Páginas

sábado, 5 de dezembro de 2015

DE ONDE VÊM AS SEMENTES DE GIRASSÓIS?

  

   Quando aquele girassol apareceu no quintal da minha irmã, não houve explicação racional que nos fizesse entender o como de ele estar ali! Passarinhos não carregavam as sementes para lá! Mal eles apareciam por lá! Não havia no perímetro urbano sequer vestígio de algum outro girassol que não fosse aquele da minha irmã. Até que ele ganhou um companheiro. Ao romper um novo pedaço de cimento na terra, a fim de ver se entendia como o girassol nasceu, brotou outro, e quanto mais ela abria o cimento, mais girassóis nasciam. E, o mistério ficou tão insuportável que nós fazíamos as vezes de Sherlock Holmes tentando desvendas as peças do quebra-cabeça. 

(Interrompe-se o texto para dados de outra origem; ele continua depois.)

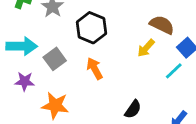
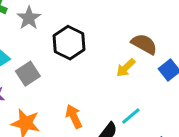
orange arrow: (95, 69) -> (74, 116), moved
cyan line: (174, 71) -> (131, 116), moved

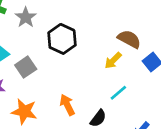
cyan line: (131, 116) -> (118, 93), moved

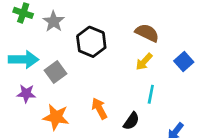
brown semicircle: (129, 39) -> (147, 33), moved
cyan line: (118, 93) -> (151, 94), turned -36

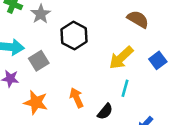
brown semicircle: (147, 33) -> (138, 19), moved
yellow arrow: (144, 62) -> (121, 58), size x1.5

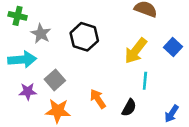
gray star: (41, 14) -> (41, 34), moved
gray square: (39, 61) -> (55, 80), moved

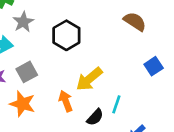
yellow arrow: (136, 51) -> (89, 79), moved
cyan line: (145, 81) -> (116, 104), moved

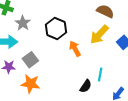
yellow arrow: (89, 79) -> (99, 35), moved
orange arrow: (66, 101) -> (75, 49), moved

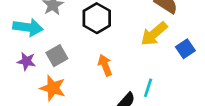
orange arrow: (75, 49) -> (105, 65), moved

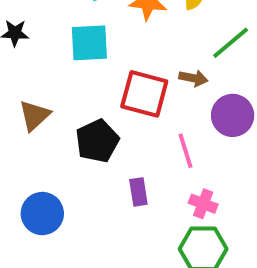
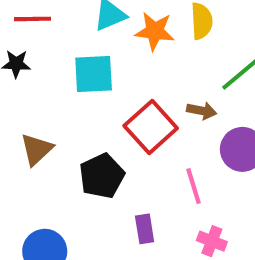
red square: (144, 94) -> (151, 127), turned 33

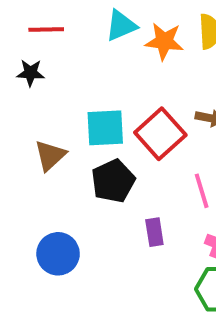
cyan square: (94, 74) -> (105, 128), moved

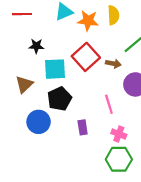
black star: (30, 73) -> (36, 46), moved
red square: (160, 134) -> (86, 57), moved
blue circle: (58, 254) -> (39, 122), moved

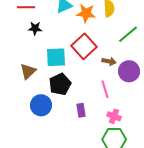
black star: (36, 46) -> (35, 28), moved
brown arrow: (113, 64) -> (109, 61), moved

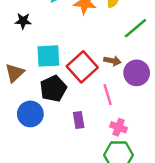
red square: (84, 46) -> (82, 67), moved

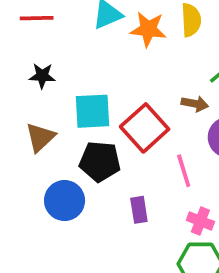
black star: (23, 21) -> (42, 76), moved
brown arrow: (112, 61) -> (195, 104), moved
black pentagon: (53, 89) -> (100, 161), turned 30

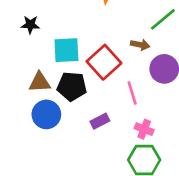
brown triangle: (40, 137) -> (40, 82), moved, turned 40
purple rectangle: (139, 210) -> (100, 121), turned 72

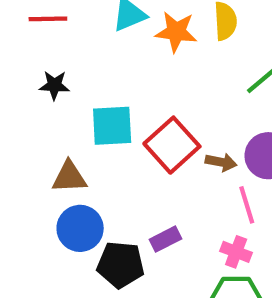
brown arrow: (140, 45) -> (221, 162), moved
black pentagon: (72, 86) -> (121, 265), moved
pink line: (132, 93) -> (247, 205), moved

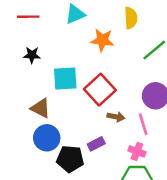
orange star: (176, 32) -> (102, 40), moved
brown arrow: (221, 162) -> (116, 117), moved
brown triangle: (69, 177) -> (41, 108), turned 30

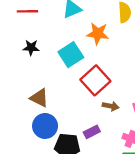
cyan square: (65, 78) -> (71, 55), moved, turned -30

   Foi numa tarde de domingo, na qual fui visitar minha irmã e sua plantação urbana de girassóis, que dei de cara na porta. Fiquei um pouco frustrada. Recostei no portão e ao lado estava o vizinho. Um homem de muita idade, sozinho, sentado sobre uma cadeira de rodas. Suas funções motoras estavam debilitadas por um derrame que sofreu alguns anos atrás; ele não era mudo, mas quase nunca falava. Todas as vezes que nos encontrávamos eu sorria e dizia “Bom Dia” , mas ele me respondia com aquele resmunguinho rabugento e engraçado que algumas pessoas adquirem com a idade. Naquele domingo, ele estava recebendo a visita da sua filha. Ela ia ao menos uma vez ao dia, o levava para tomar sol e curtir as crianças correndo no quintal. Ela conversava horas com ele, que só a ouvia, com um olhar perdido, meio triste... O muro de encontro entre a casa da minha irmã e a dele era bem baixinho e dava para vê-los, batia sobre os ombros dele sentado.

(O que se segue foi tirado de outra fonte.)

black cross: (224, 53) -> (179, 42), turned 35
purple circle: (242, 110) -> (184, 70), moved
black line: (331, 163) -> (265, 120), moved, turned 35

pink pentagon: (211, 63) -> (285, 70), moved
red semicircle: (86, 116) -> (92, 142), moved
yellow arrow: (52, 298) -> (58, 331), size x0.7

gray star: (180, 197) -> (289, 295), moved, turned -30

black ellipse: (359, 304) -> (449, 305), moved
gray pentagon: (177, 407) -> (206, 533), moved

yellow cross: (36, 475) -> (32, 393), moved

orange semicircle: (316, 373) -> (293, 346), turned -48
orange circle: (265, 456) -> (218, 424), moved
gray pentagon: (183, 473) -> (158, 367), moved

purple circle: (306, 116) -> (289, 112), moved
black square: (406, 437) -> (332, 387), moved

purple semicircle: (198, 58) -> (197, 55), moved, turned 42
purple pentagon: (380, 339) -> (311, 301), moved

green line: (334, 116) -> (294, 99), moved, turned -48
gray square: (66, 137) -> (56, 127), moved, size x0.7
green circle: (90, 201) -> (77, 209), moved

   Ao me ver parada ali na frente da casa, ele fez sinal para mim. Eu me aproximei, com meu sorriso e meu ‘Bom dia!’, que ele dispensou. Cheguei perto e ele disse com dificuldade: ‘sou eu’. Confusa eu disse: ‘como?’. ‘Sou eu, os girassóis”. Ao que abriu vagarosamente sua mão e havia nela algumas sementes da flor meio camufladas. Eu tinha tantas perguntas, tantas dúvidas, mas ele mal queria falar comigo. Disse que só tava contando que era para a gente parar de falar no assunto. Ei ri! E perguntei por que ele jogava as sementes no quintal da minha irmã. A resposta foi direta: Porque não gosto de comê-las. 

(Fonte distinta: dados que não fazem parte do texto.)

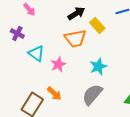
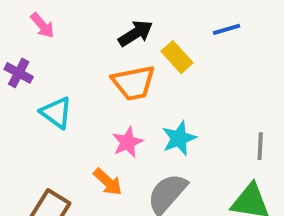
pink star: (58, 64) -> (128, 142), moved
orange arrow: (54, 93) -> (108, 182), moved

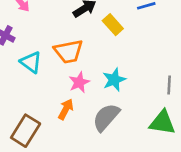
orange trapezoid: (133, 83) -> (69, 51), moved
orange arrow: (108, 182) -> (66, 109), turned -105

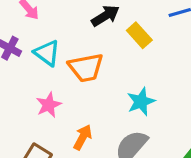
cyan triangle: (31, 62) -> (47, 53), moved
pink star: (79, 82) -> (49, 105), moved

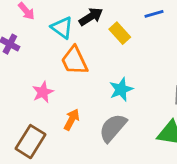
cyan triangle: (47, 53) -> (62, 28), moved
orange trapezoid: (86, 68) -> (74, 61), turned 76

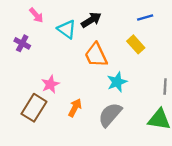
yellow rectangle: (120, 33) -> (136, 44), moved
orange trapezoid: (74, 61) -> (96, 55), moved
brown rectangle: (30, 142) -> (34, 108), moved

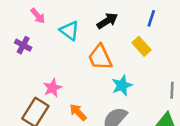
blue line: (145, 18) -> (151, 18), turned -56
black arrow: (91, 20) -> (107, 21), moved
orange arrow: (75, 108) -> (78, 112), turned -72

   A filha chegou e nosso diálogo acabou. Ele voltou a sua mudez original, eu entendi e me afastei. Se eu contasse o que havia acontecido comigo ninguém na minha família ia acreditar. ‘Você tem muita imaginação , Patrícia, onde já se viu culpar o pobre homem de jogar as sementes de girassóis”. Então nunca contei!. ( PATRÍCIA MARIA ALVES, jornalista na Folha de Londrina, crônica do espaço DEDO DE PROSA, página 3, FOLHA RURAL, sábado, 5 de dezembro de 2015, publicação do jornal FOLHA DE LONDRINA).